**What to do**
Could you return all of the records exactly, minus their images?

Dataset items
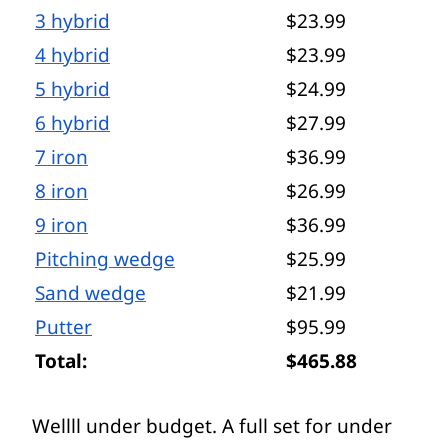
3 hybrid
$23.99
4 hybrid
$23.99
5 hybrid
$24.99
6 hybrid
$27.99
7 iron
$36.99
8 iron
$26.99
9 iron
$36.99
Pitching wedge
$25.99
Sand wedge
$21.99
Putter
$95.99
Total:
$465.88
Wellll under budget. A full set for under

**Exercise output**
3 hybrid
$23.99
4 hybrid
$23.99
5 hybrid
$24.99
6 hybrid
$27.99
7 iron
$36.99
8 iron
$26.99
9 iron
$36.99
Pitching wedge
$25.99
Sand wedge
$21.99
Putter
$95.99
Total:
$465.88
Wellll under budget. A full set for under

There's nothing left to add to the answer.